*** Opening of MATERIAL TO PROCESS ***

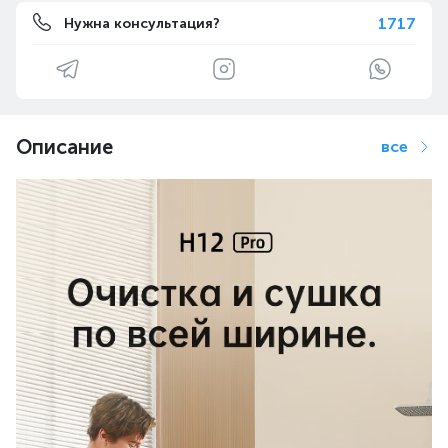
1717
Нужна консультация?
Описание
все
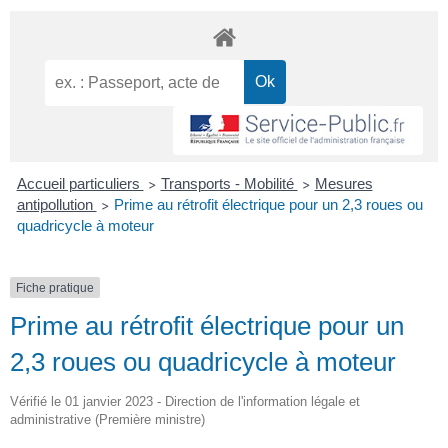
Accueil particuliers
Transports - Mobilité
Mesures
>
>
antipollution
Prime au rétrofit électrique pour un 2,3 roues ou
>
quadricycle à moteur
Fiche pratique
Prime au rétrofit électrique pour un
2,3 roues ou quadricycle à moteur
Vérifié le 01 janvier 2023 - Direction de l'information légale et
administrative (Première ministre)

*** Close of MATERIAL TO PROCESS ***

DIRECTIONS:
What is needed is an exact copy of all the records, minus any pictures.

EXERCISE OUTPUT:
1717
Нужна консультация?
Описание
все
Accueil particuliers
Transports - Mobilité
Mesures
>
>
antipollution
Prime au rétrofit électrique pour un 2,3 roues ou
>
quadricycle à moteur
Fiche pratique
Prime au rétrofit électrique pour un
2,3 roues ou quadricycle à moteur
Vérifié le 01 janvier 2023 - Direction de l'information légale et
administrative (Première ministre)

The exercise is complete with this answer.